NASA Satellite Reveals Saharan Dust Feeding Amazon’s Plants

Hongbin Yu from ESSIC University of Maryland College Park and co-authors including Tianle Yuan, Lorraine Remer and Zhibo Zhang from JCET UMBC recently published a paper in Geophysical Research Letters that quantifies the amount of dust transported from North Africa and deposited in the Amazon Basin.  Using CALIPSO observations of the 3-dimensional distribution of dust aerosol over a 7-year period, they estimated that an average of 28 ± 20 Tg of dust per year falls into the Basin.  

To put this into perspective, previous work published by this group estimates that 56 Tg of dust per year arrives over North America from Asia and 4 Tg of dust arrives over North America from North Africa.

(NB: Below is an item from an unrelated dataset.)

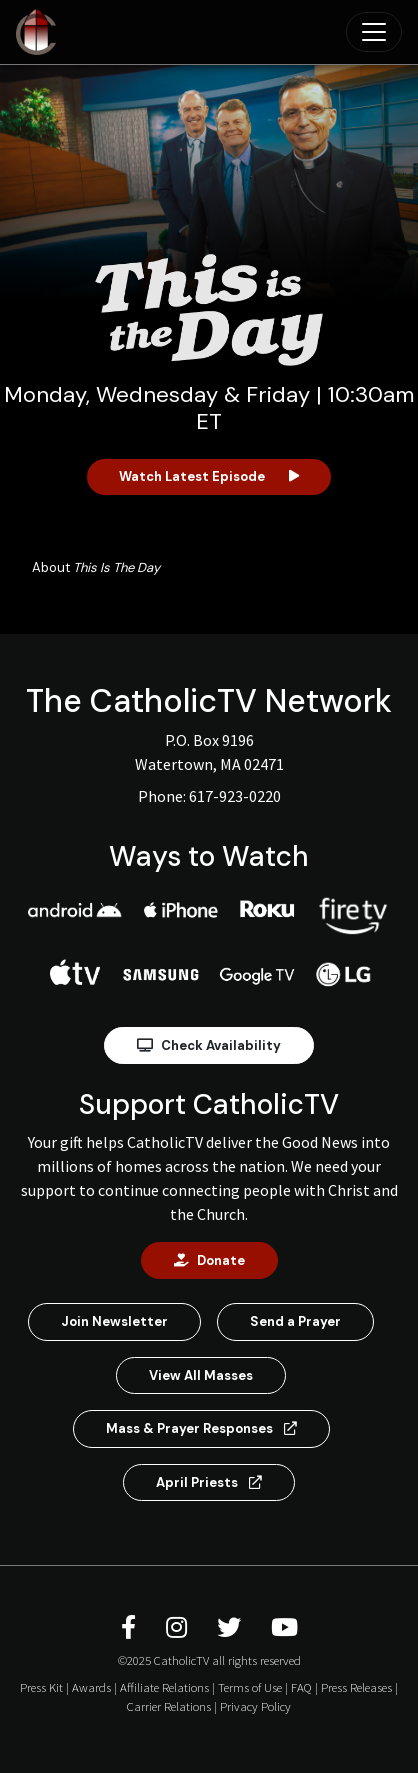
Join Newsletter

The dust deposited into the Amazon enters the basin from both the east and from the north.  The dust is a fine-grained mineral substance, containing many important plant nutrients, such as phosphorus.  There is sufficient phosphorus in the deposited dust, 23 ±15 g of phosphorus per hectare per year, to offset the amount of phosphorus lost by water runoff and river outflow to the ocean.  Thus, this study demonstrates important interconnections between continents, and the need for interdisciplinary studies of the Earth’s systems.